Ever since lead investor Tom Dundon abruptly shuttered the Alliance of American Football and canceled the remainder of its first season on Apr. 2, questions have persisted about what will become of the league’s technology platform.
The AAF’s predictive gaming app delivered data from the field to mobile devices in about 200 milliseconds, making it attractive as the basis for sports betting platforms. MGM Resorts made an early investment in the system, which included the option of owning the technology outright if the league were to go out of business, according to a report by The Action Network.
The usability of that gaming platform in the future, however, may be limited, according to two senior members of the AAF engineering team who agreed to speak to SportTechie on condition of anonymity.
“The big joke about the ‘who owns the IP’ thing is that the IP is mostly in the heads of the team, none of whom work for the Alliance anymore,” the first AAF engineer said. “Basically you’re buying the playbook. They own the source code, but basically you’re buying the playbook of the New England Patriots, but not hiring [Bill] Belichick or the coaches or any of the players.”
The tech arm of the AAF started its work under the name Alliance Digital nearly two years before football games began in February. The gaming app launched at the start of the season with new features added each week.
“The American Alliance of Football has had major accomplishments and innovations that will impact how fans consume and enjoy professional football in the years to come,” a spokesperson for MGM Resorts said in a statement to SportTechie. “As a sports betting partner of the AAF, we believe their innovations and groundbreaking sports technology represent the future of sports betting and fan engagement. We look forward to building on their developments as we continue our work to revolutionize the sports and entertainment experience for fans.”
The technology team hailed from blue-chip companies such as BitTorrent, Intel, and Tesla, according to a review of LinkedIn profiles. The first engineer SportTechie spoke to said that others came from Google and Bitcoin. Many of those employees have now begun interviewing with other tech companies, but that engineer expressed interest in finding a way to keep the development team together.
“We really just got started with it,” the second AAF engineer said. “That’s the real shame. We got to a place where we had a really good foundation, and we could have really run with it.”
Last fall, before the league launched, co-founder Charlie Ebersol said that “One of the things we’re building is a football league, but on the other side, we’re building a technology company.” The second AAF engineer said he didn’t believe Dundon had ever visited the league’s technology office in San Francisco and that he did not appear interested in that part of the operation. After the AAF closed shop, the league issued a long statement that offered few future details other than mentioning an inability to comment further due to “ongoing legal processes.”
Some who had heard the league’s preseason presentations said the technology had been billed higher than its football. The caliber of talent working on the AAF’s digital initiatives generally outpaced the skill level on the field.
“They were spinning it as this technology company that happened to have a football league,” said IsoLynx founder Doug DeAngelis, whose company provided the ultra-wideband wearable devices used by the AAF.
The first AAF engineer agreed with that tech-first characterization of the league. “That’s 100 percent true,” he said.
The league’s innovative app had a predictive algorithm that drew on a variety of data sources and could compute probabilities as to whether a play would be a pass or run, and in which direction it would go.
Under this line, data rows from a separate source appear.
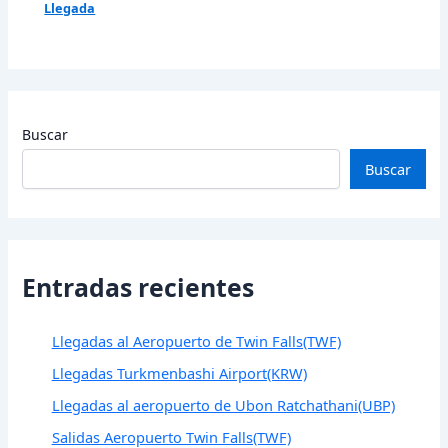
Llegada
Buscar
Buscar
Entradas recientes
Llegadas al Aeropuerto de Twin Falls(TWF)
Llegadas Turkmenbashi Airport(KRW)
Llegadas al aeropuerto de Ubon Ratchathani(UBP)
Salidas Aeropuerto Twin Falls(TWF)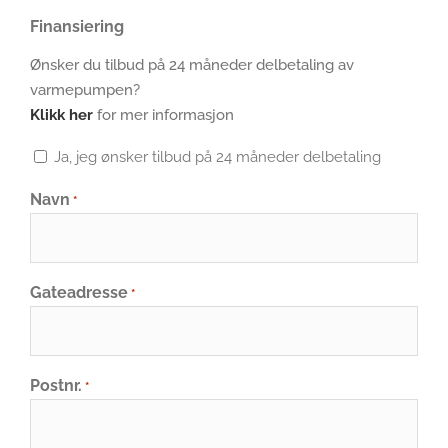
Finansiering
Ønsker du tilbud på 24 måneder delbetaling av
varmepumpen?
Klikk her
for mer informasjon
Ja, jeg ønsker tilbud på 24 måneder delbetaling
Navn
*
Gateadresse
*
Postnr.
*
Data from wearable devices on the field—two worn by each player, one located in each football—transmitted to the cloud and then to the app in much less than half a second.
Those tags, created by IsoLynx, were designed to send location and movement information while reserving some bandwidth to transmit data collected from connected bluetooth devices. IsoLynx president Ed Evansen said the AAF had athletes wear heart rate monitors in trials but not in games this first season.
“Basically, we’re just pointing a data firehose at them,” DeAngelis said, noting that IsoLynx’s involvement in the AAF technology ecosystem “stops at the other end of the firehose.”
According to the second engineer, the AAF didn’t use any of the existing network infrastructure in its eight league stadiums, opting instead to lay original wiring. That engineer added that the league collaborated with AT&T on establishing clean, direct lines from stadiums to the internet. The driving force was to reduce latency as much as possible with an eye toward powering in-play sports betting.
In the early weeks of the season, MGM Resorts president of interactive games Scott Butera said, “We really were in it for the technology. They have a technology that’s eliminated latency. If you actually watch the game in the app, you see the play before it happens on TV.”
The league had also built out its own video-streaming hardware, according to the second AAF engineer. The league’s media deals included carve-outs for the ability to stream live video in the app, typically sourced from an overhead camera angle, the Low SkyCam. This feed didn’t include broadcast graphics, so the engineering team wrote code that synced the near real-time data feed with the slower video feed. In the latest iteration of the app, the scoreline at the bottom of the screen was interactive—users could tap it to get custom stats.
“When you can start to target data and tie it to video, it opens up an awful lot of opportunities there,” the first engineer said.
While those on the outside are left piecing together what happens next with the AAF and its technology, the same may be true for those on the inside. What was becoming a highly regarded fan engagement experience could struggle to live on beyond the league’s demise.
“It wasn’t that we had new ideas,” the first engineer said. “It’s that we had better execution.”